I would go one step further from this, challenging the assumption that games are something completely ephemeral through its digital form. Video games, all games really, require physical objects for us to actually interact with them, yet our analyses of games rarely include them. I’ve talked before about how video games ignore bodies in design and criticism, and this works into what could be seen as a luxurious game, highly specific physical interfaces with one crafted digital experience that speak to each other, instead of general hardware platforms housing many lowest common denominator games. Obviously this would be a huge undertaking, but isn’t that what all high-end products are like? When reading styling advice, there are parts of your closet that you’re fine with getting at Target and H&M and others you can plunk down for Burberry. We could see the the DIY games of the past few years as a sort of middle state between the Walmart and Alexander McQueen, speaking to a low-fi aesthetic that will pass by mainstream consumers of games and hit an alternative scene of players, but not necessarily made for a particular person or with particular hardware.

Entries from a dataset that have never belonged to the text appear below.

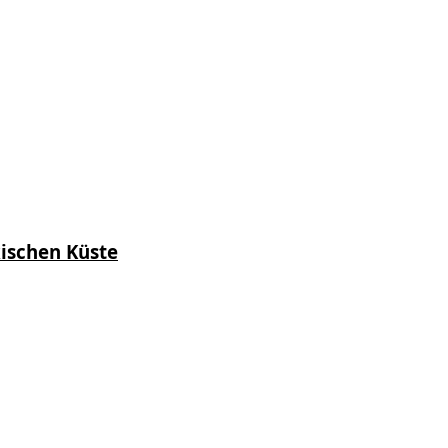
kischen Küste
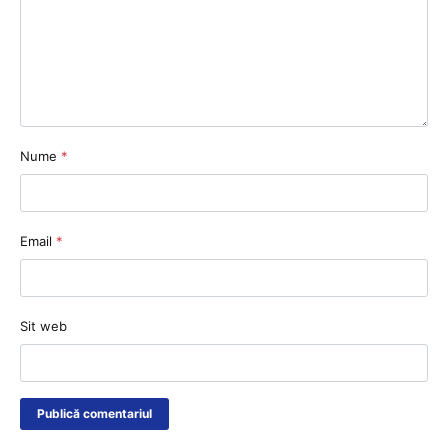
Nume
*
Email
*
Sit web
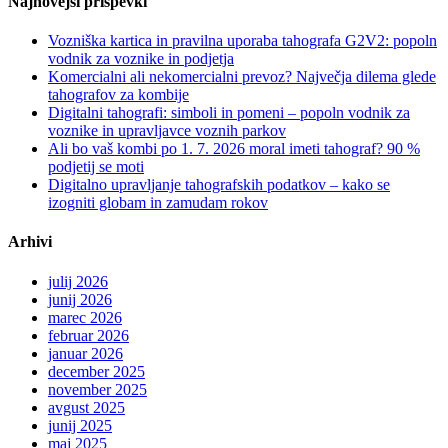
Najnovejši prispevki
Vozniška kartica in pravilna uporaba tahografa G2V2: popoln
vodnik za voznike in podjetja
Komercialni ali nekomercialni prevoz? Največja dilema glede
tahografov za kombije
Digitalni tahografi: simboli in pomeni – popoln vodnik za
voznike in upravljavce voznih parkov
Ali bo vaš kombi po 1. 7. 2026 moral imeti tahograf? 90 %
podjetij se moti
Digitalno upravljanje tahografskih podatkov – kako se
izogniti globam in zamudam rokov
Arhivi
julij 2026
junij 2026
marec 2026
februar 2026
januar 2026
december 2025
november 2025
avgust 2025
junij 2025
maj 2025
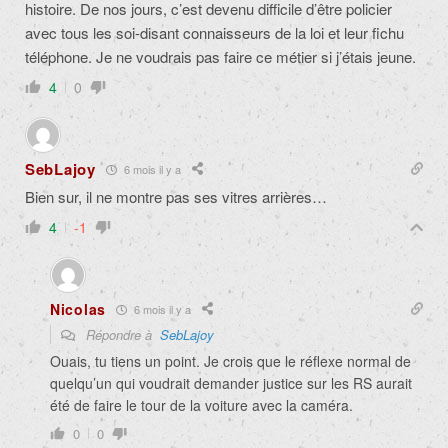
histoire. De nos jours, c’est devenu difficile d’être policier
avec tous les soi-disant connaisseurs de la loi et leur fichu
téléphone. Je ne voudrais pas faire ce métier si j’étais jeune.
4
0
SebLajoy
6 mois il y a
Bien sur, il ne montre pas ses vitres arrières…
4
-1
Nicolas
6 mois il y a
Répondre à
SebLajoy
Ouais, tu tiens un point. Je crois que le réflexe normal de
quelqu’un qui voudrait demander justice sur les RS aurait
été de faire le tour de la voiture avec la caméra.
0
0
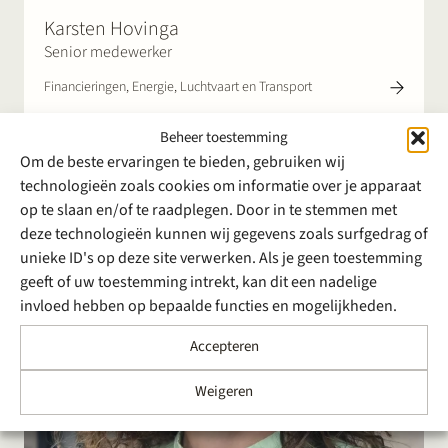
Karsten Hovinga
Senior medewerker
Financieringen, Energie, Luchtvaart en Transport
Beheer toestemming
Om de beste ervaringen te bieden, gebruiken wij
technologieën zoals cookies om informatie over je apparaat
op te slaan en/of te raadplegen. Door in te stemmen met
deze technologieën kunnen wij gegevens zoals surfgedrag of
unieke ID's op deze site verwerken. Als je geen toestemming
geeft of uw toestemming intrekt, kan dit een nadelige
invloed hebben op bepaalde functies en mogelijkheden.
Accepteren
Weigeren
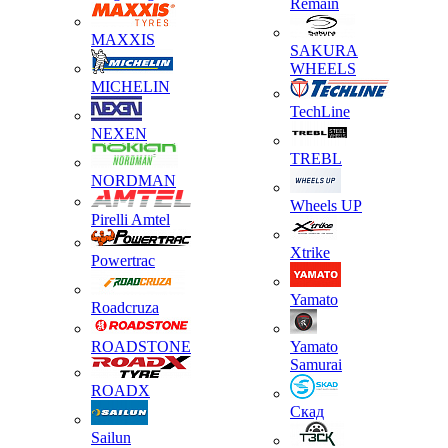
Remain
MAXXIS
SAKURA
WHEELS
MICHELIN
TechLine
NEXEN
TREBL
NORDMAN
Wheels UP
Pirelli Amtel
Xtrike
Powertrac
Yamato
Roadcruza
ROADSTONE
Yamato
Samurai
ROADX
Скад
Sailun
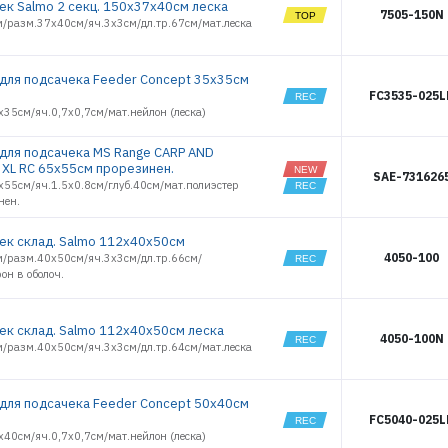
ек Salmo 2 секц. 150х37x40см леска
7505-150N
м/разм.37х40см/яч.3х3см/дл.тр.67см/мат.леска
 для подсачека Feeder Concept 35х35см
FC3535-025L
35см/яч.0,7х0,7см/мат.нейлон (леска)
 для подсачека MS Range CARP AND
 XL RC 65х55см прорезинен.
SAE-731626
ЭЛЕКТРОННАЯ ПОЧТА (ЛОГИН)
х55см/яч.1.5х0.8см/глуб.40см/мат.полиэстер
нен.
ек склад. Salmo 112х40х50см
ПАРОЛЬ
4050-100
м/разм.40х50см/яч.3х3см/дл.тр.66см/
он в оболоч.
ек склад. Salmo 112х40х50см леска
ВОЙТИ
4050-100N
м/разм.40х50см/яч.3х3см/дл.тр.64см/мат.леска
ЗАБЫЛИ ПАРОЛЬ?
 для подсачека Feeder Concept 50х40см
FC5040-025L
РЕГИСТРАЦИЯ ОПТ
40см/яч.0,7х0,7см/мат.нейлон (леска)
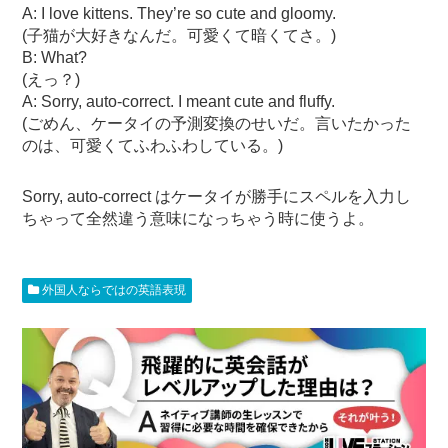
A: I love kittens. They’re so cute and gloomy.
(子猫が大好きなんだ。可愛くて暗くてさ。)
B: What?
(えっ？)
A: Sorry, auto-correct. I meant cute and fluffy.
(ごめん、ケータイの予測変換のせいだ。言いたかった
のは、可愛くてふわふわしている。)
Sorry, auto-correct はケータイが勝手にスペルを入力し
ちゃって全然違う意味になっちゃう時に使うよ。
外国人ならではの英語表現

There is an obvious caveat about classism and wanting to resist anything that allows those with wealth to own a part of culture that others can’t access. This is mostly a thought experiment, but I’m curious to find out how to subvert this. My gut-instinct is to rail as hard against the anti-art sentiments that we find and get these sorts of experiences patroned by institutions so they remain accessible to others, or at least, have the funds made by couture pieces subsidize the ready to wear games of our future. If anything, it’s a nice way to frame a pressing art games problem, and really, a call for far more indulgent games than we are coming up with.